WARNING ! potentially disturbing images
IN BETWEEN THE HORROR AND HUMILIATION OF WAR
A conversation with Christoph Bangert by Nina Toft
Christoph Bangert’s new book, War Porn, was nominated for the Aperture Foundation Photobook prize at Paris Photo in 2014 and is now in its third edition. Bangert works as an editorial photographer and has travelled to Palestine, Darfur, Afghanistan, Lebanon, Zimbabwe and Iraq, working on assignments for the New York Times, Stern Magazine and other journals. Nina Toft talked to him about photography’s role within the dramas and humiliations of war.
NT: In the introduction to your book War Porn, you talk about different layers of censorship: first you sensor yourself, then the editor will sensor you and then the readers will sensor the publication by choosing which images to look at. So the censorship of a publication is ruled by people’s own regulations and ideology as well as national and international law. In War Porn I understand you tried to avoid also self-censorship. How does this self-censorship normally come about?

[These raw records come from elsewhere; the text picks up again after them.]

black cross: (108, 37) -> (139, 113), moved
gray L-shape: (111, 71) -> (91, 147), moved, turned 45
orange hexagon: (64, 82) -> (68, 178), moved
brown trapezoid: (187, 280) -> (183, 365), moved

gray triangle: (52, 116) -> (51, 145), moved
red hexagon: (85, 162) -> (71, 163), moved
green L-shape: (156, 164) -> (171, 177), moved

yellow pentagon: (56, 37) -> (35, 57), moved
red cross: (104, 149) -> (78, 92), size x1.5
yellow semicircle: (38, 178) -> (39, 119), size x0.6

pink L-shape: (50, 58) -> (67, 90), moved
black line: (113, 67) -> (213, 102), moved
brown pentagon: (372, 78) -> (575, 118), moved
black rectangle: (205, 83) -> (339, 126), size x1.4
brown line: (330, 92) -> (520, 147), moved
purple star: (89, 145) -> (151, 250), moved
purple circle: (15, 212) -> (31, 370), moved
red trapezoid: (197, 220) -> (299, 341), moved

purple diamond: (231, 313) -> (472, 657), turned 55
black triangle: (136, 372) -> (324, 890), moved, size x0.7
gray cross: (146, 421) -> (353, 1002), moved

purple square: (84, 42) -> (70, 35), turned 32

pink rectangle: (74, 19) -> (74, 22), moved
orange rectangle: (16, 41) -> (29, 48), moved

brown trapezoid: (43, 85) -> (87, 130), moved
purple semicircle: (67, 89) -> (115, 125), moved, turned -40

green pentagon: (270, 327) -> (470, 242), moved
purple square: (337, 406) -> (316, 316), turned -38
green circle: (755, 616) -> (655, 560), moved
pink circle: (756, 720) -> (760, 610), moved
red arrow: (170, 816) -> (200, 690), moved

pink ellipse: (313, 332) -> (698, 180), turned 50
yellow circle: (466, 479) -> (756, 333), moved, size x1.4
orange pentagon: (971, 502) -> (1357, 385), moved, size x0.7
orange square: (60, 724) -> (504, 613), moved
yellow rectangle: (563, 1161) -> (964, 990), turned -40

CB: My basic idea is that we all self-censor: we all have problems facing horrific events. If we have the choice, we choose not to see these images. Most of us are drawn to positive images; we have to force ourselves to look at images that actually show the most gruesome aspects of war. We recently marked the 70-year anniversary of the liberation of prisoners of the Nazi concentration camps in World War II, and images filmed by the first British photographers to enter the camps are just now being released in a new documentary. We can’t look at these images lightly; we have to force ourselves. It’s similar for a photographer: we have to force ourselves to face the horror. In working on this book, I went through my archive from the last 10 years, searching not for my best images, but for the most horrific, the most gruesome and horrendous. The result is this book. I don’t even recall taking some of the pictures. Our brain erases these traumatic events, which is good and probably the reason why I can still sleep at night. But there’s a danger that we forget the horrific parts while the most heroic moments remain. There is drama and heroism in war, but the horrific is also part of modern conflict, and we have to make an effort not to forget. My own censorship is my own limit as a human being. It’s not fair not even to look at images of events that other people have to live with. I think it’s important to publish images of gruesome events, but it’s even more important to create a context where these images have a function. It has no meaning just to shock the viewer with horrible images; my argument isn’t to show these images on the cover of a tabloid newspaper. In order to deal with these horrific events meaningfully, images have to be published in a context that gives the viewer the opportunity to reflect.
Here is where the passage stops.